Task instructions: An exact copy of all the data, minus the images, is required.

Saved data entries
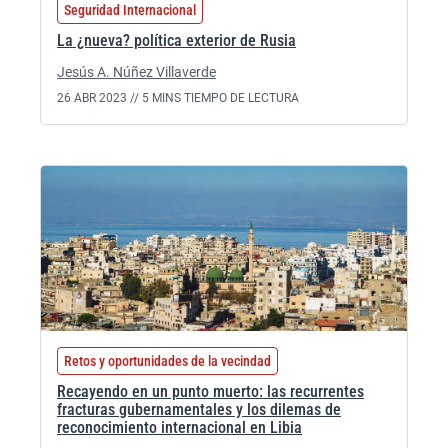
Seguridad Internacional
La ¿nueva? política exterior de Rusia
Jesús A. Núñez Villaverde
26 ABR 2023 //
5 MINS TIEMPO DE LECTURA
Retos y oportunidades de la vecindad
Recayendo en un punto muerto: las recurrentes
fracturas gubernamentales y los dilemas de
reconocimiento internacional en Libia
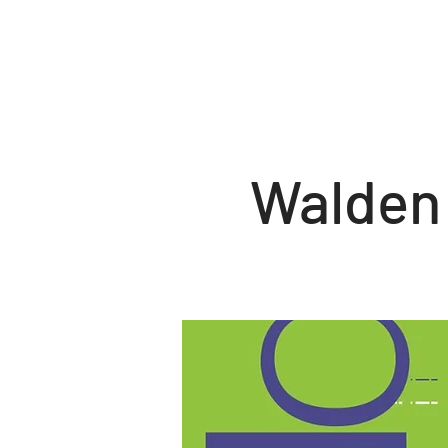
Walden 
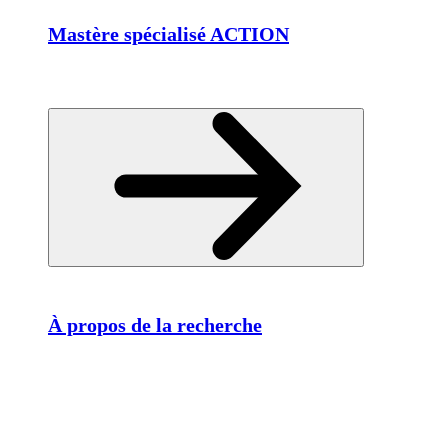
Mastère spécialisé ACTION
À propos de la recherche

Solution to this problem:
Seguridad Internacional
La ¿nueva? política exterior de Rusia
Jesús A. Núñez Villaverde
26 ABR 2023 //
5 MINS TIEMPO DE LECTURA
Retos y oportunidades de la vecindad
Recayendo en un punto muerto: las recurrentes
fracturas gubernamentales y los dilemas de
reconocimiento internacional en Libia
Walden 
Mastère spécialisé ACTION
À propos de la recherche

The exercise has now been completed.